I've never wanted to paint what I did not know - intimately and sensuously. The look of things, the feel of things - their ability to arouse me - has led me along the paths you see in my pictures.

MARY PRATT's (1935-2018) career started with an epiphany: light falling on an unmade bed that sparked an erotic charge so powerful that she was driven to try and recreate the image in paint. She saw that unmade bed in her home in 1967. At that moment she decided that she had her subject matter. From then until her death in 2018 she chased light and that ineffable charge that the things of the world conveyed to her.

 

Her initial difficulty was in holding the light, slowing down what were ephemeral effects and momentary impressions. One such impression was a messy dinner table in the early evening light, plates and glasses scattered around, half-eaten hot dogs in their buns, orange peels left over from a hasty dessert course, a bottle of ketchup in the centre of the table.
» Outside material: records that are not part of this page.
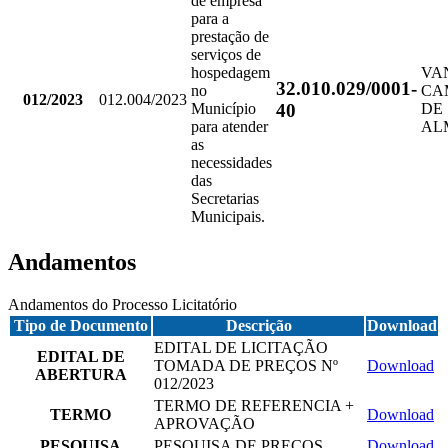
de empresa
para a
prestação de
serviços de
hospedagem
VA
32.010.029/0001-
no
CA
012/2023
012.004/2023
40
Município
DE
para atender
AL
as
necessidades
das
Secretarias
Municipais.
Andamentos
Andamentos do Processo Licitatório
Tipo de Documento
Descrição
Download
EDITAL DE LICITAÇÃO
EDITAL DE
TOMADA DE PREÇOS Nº
Download
ABERTURA
012/2023
TERMO DE REFERENCIA +
TERMO
Download
APROVAÇÃO
PESQUISA
PESQUISA DE PREÇOS
Download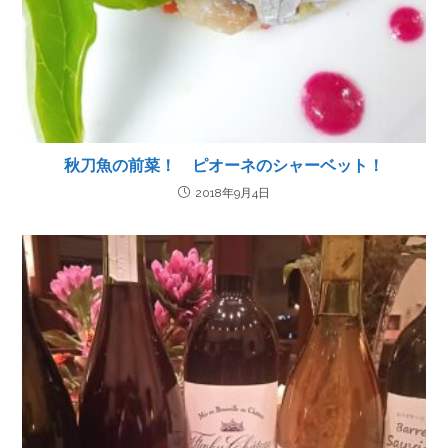
秋刀魚の前菜！ ピオーネのシャーベット！
2018年9月4日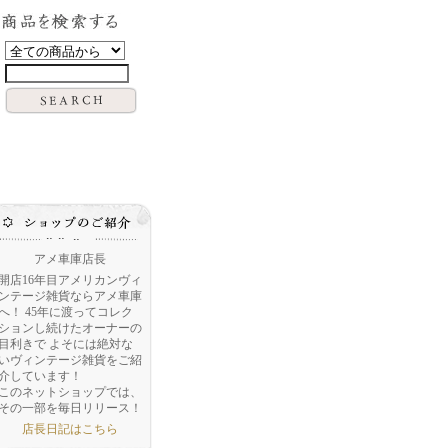
アメ車庫店長
開店16年目アメリカンヴィ
ンテージ雑貨ならアメ車庫
へ！ 45年に渡ってコレク
ションし続けたオーナーの
目利きで よそには絶対な
いヴィンテージ雑貨をご紹
介しています！
このネットショップでは、
その一部を毎日リリース！
店長日記はこちら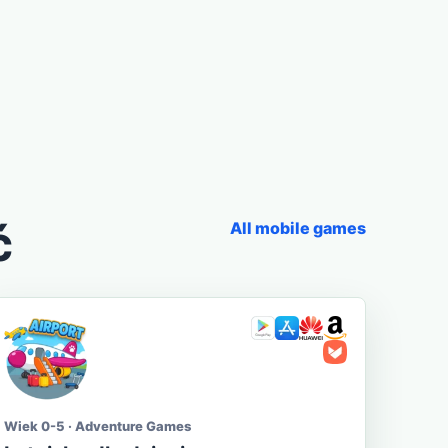
ć
All mobile games
Wiek 0-5 · Adventure Games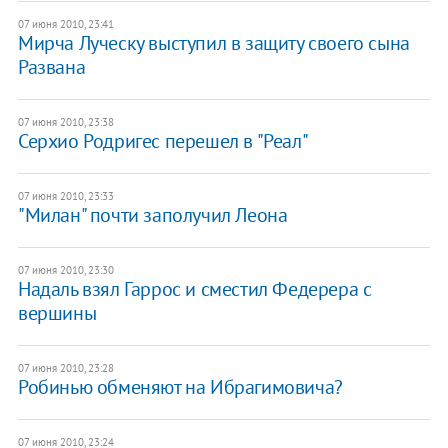
07 июня 2010, 23:41
Мирча Луческу выступил в защиту своего сына
Развана
07 июня 2010, 23:38
Серхио Родригес перешел в "Реал"
07 июня 2010, 23:33
"Милан" почти заполучил Леона
07 июня 2010, 23:30
Надаль взял Гаррос и сместил Федерера с
вершины
07 июня 2010, 23:28
Робинью обменяют на Ибрагимовича?
07 июня 2010, 23:24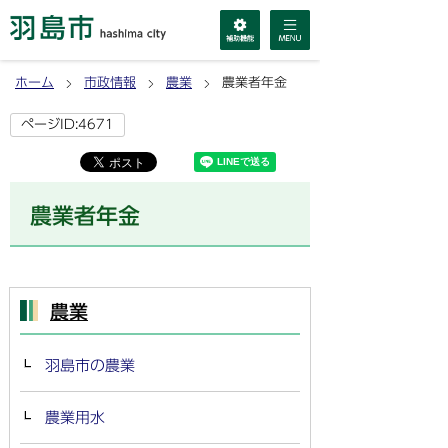
ホーム
市政情報
農業
農業者年金
ページID:4671
農業者年金
農業
羽島市の農業
農業用水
This unlikely scene grabbed her attention and she rushed to get her sketchbook to vainly try and capture what it was that she was seeing. Her husband, painter Christopher Pratt, got his camera and took several slides of the table. Weeks later, the developed transparencies arrived in her studio. They sparked a second epiphany and led her to the technique she would use for the rest of her career. It is the nature of light, after all, to change; to stop it she needed a tool that would record the split-second effect to which she was responding with such intensity. That tool was the camera, loaded with Kodachrome transparency film. Slides, viewed with light pouring through them, could stop light so that Pratt could use her considerable skills to render the images in paint.